9:37 PM, Jun 22, 2011 • By DANIEL HALPER
President Barack Obama: "Thanks to our men and women in uniform, our civilian personnel, and our many coalition partners, we are meeting our goals. As a result, starting next month, we will be able to remove 10,000 of our troops from Afghanistan by the end of this year, and we will bring home a total of 33,000 troops by next summer, fully recovering the surge I announced at West Point. After this initial reduction, our troops will continue coming home at a steady pace as Afghan Security forces move into the lead. Our mission will change from combat to support. By 2014, this process of transition will be complete, and the Afghan people will be responsible for their own security. We are starting this drawdown from a position of strength. Al Qaeda is under more pressure than at any time since 9/11. Together with the Pakistanis, we have taken out more than half of al Qaeda's leadership. And thanks to our intelligence professionals and Special Forces, we killed Osama bin Laden, the only leader that al Qaeda had ever known. This was a victory for all who have served since 9/11. One soldier summed it up well. 'The message,' he said, 'is we don't forget. You will be held accountable, no matter how long it takes.'"

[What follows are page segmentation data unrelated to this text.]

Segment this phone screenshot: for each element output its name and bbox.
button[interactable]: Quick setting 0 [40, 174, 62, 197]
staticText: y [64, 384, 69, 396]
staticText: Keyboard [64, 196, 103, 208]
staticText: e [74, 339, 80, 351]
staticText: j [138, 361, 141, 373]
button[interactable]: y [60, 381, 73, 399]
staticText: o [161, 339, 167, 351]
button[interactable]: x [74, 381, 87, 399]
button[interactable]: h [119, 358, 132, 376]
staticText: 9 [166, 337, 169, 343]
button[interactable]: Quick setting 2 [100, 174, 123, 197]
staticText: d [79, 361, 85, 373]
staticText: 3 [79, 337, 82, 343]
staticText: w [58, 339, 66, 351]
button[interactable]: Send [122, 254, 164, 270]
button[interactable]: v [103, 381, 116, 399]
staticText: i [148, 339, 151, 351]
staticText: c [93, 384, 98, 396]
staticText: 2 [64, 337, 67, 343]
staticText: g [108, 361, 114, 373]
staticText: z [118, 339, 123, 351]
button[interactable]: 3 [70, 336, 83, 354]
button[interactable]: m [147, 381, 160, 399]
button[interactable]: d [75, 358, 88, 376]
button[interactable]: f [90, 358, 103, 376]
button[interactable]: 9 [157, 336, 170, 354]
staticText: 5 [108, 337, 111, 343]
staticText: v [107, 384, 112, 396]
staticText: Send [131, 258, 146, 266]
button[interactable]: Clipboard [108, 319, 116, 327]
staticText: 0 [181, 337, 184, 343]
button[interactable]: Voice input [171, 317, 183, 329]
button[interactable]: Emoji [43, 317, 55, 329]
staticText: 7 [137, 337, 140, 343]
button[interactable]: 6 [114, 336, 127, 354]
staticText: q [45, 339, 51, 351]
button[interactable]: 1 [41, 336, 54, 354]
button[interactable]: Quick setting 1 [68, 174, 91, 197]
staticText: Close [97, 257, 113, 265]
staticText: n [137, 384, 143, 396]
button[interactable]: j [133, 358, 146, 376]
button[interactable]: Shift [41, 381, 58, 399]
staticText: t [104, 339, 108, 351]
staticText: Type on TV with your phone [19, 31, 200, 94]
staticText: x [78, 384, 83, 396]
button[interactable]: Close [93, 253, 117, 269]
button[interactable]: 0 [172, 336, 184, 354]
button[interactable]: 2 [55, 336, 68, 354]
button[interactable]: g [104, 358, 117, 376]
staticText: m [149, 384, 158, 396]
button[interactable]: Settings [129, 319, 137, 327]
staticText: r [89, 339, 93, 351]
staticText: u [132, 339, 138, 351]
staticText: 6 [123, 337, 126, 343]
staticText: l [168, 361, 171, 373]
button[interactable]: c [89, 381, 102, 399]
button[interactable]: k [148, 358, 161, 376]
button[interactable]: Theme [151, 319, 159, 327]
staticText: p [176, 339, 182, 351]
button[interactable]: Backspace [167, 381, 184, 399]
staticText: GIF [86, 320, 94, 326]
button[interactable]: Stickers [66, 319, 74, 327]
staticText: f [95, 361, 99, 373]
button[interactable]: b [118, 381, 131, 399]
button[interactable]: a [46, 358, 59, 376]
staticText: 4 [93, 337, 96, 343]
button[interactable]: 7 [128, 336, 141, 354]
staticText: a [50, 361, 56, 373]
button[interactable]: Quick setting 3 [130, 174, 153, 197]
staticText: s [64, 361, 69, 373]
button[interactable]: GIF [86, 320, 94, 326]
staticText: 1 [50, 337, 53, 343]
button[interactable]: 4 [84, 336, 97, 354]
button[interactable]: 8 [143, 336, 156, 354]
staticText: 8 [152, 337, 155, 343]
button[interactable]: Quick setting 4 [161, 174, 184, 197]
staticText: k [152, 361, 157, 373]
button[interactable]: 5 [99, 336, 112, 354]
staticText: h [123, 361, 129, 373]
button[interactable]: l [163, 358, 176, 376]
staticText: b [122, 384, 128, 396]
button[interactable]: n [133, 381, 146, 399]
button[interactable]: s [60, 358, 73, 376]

UPDATE: Senator Marco Rubio just issued a good statement on the Afghanistan drawdown:
“Our ultimate goal in Afghanistan should be to give the Afghan people a chance to build a lasting viable state. This is not about nation-building for the sake of doing so. This is in our vital national interests for two reasons. First, because an unstable Afghanistan will once again become a safe haven for Al Qaeda to operate from. Second, an unstable Afghanistan would become a base of operations for radical Islamic insurgents who seek to take control of Pakistan. A nuclear Pakistan in the hands of a radical Islamic government would be a catastrophic development.

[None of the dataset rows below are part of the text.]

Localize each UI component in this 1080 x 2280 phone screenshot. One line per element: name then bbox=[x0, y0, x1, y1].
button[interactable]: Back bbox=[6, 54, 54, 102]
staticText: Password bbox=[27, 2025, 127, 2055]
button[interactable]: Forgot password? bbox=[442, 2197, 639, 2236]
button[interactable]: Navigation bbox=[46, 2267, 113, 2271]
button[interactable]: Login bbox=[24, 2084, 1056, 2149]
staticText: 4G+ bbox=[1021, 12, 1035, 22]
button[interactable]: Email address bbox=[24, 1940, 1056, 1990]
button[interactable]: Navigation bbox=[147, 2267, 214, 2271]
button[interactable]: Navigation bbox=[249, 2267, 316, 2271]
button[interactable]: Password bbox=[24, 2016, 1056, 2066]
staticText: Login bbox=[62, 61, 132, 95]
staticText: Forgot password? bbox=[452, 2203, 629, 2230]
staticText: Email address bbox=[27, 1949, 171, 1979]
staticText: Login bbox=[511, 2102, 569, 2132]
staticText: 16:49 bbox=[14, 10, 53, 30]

“This is a part of the world where leaders always hedge their bets. Even the slightest impression that the United States is looking to get out is devastating. It is one of the reasons why Pakistan continues to undermine our efforts to target Al Qaeda. It also discourages tribal leaders in Afghanistan from cooperating with us to defeat the Taliban, and it encourages the Taliban to keep on fighting.
“Afghanistan is not just about Afghanistan. It is about the bigger fight against Al Qaeda and radical Islamic terrorism.

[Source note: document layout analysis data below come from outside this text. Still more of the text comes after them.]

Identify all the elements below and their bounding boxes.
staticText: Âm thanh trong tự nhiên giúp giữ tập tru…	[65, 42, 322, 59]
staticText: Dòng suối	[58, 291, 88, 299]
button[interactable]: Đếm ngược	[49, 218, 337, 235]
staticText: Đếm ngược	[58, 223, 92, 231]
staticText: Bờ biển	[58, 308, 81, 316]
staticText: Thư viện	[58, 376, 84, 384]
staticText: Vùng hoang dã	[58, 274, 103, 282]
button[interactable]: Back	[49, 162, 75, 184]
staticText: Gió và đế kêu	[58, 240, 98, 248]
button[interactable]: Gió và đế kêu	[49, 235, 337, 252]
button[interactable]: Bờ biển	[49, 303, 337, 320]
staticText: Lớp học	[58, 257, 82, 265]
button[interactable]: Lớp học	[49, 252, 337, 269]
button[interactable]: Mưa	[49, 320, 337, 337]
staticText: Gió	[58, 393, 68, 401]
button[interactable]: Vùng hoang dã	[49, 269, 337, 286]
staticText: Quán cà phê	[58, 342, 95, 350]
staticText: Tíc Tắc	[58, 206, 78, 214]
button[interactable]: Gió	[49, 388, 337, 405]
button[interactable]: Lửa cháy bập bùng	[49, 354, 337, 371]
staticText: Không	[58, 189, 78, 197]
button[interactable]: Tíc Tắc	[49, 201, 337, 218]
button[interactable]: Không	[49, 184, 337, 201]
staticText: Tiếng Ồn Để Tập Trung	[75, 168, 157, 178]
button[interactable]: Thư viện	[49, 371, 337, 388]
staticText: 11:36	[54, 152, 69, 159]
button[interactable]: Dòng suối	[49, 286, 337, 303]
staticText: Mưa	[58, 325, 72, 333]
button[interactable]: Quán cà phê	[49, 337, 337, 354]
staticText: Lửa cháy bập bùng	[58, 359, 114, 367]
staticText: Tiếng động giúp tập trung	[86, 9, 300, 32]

“After a decade of fighting, the American people are weary of war. Facing massive unemployment and a growing national debt, they are weary of the effort’s cost. So am I. But the answer to a bad situation is not to make it worse. And I have always believed that a troop withdrawal plan based not on progress towards our ultimate goal, but rather on a desire to hit certain numbers, would be a tragic mistake.
“Yes, American troops need to leave Afghanistan, but they should do so pursuant to a plan that accomplishes our vital goal. I hope that in the days to come, the President will more clearly articulate how his troop withdrawal plan does that.”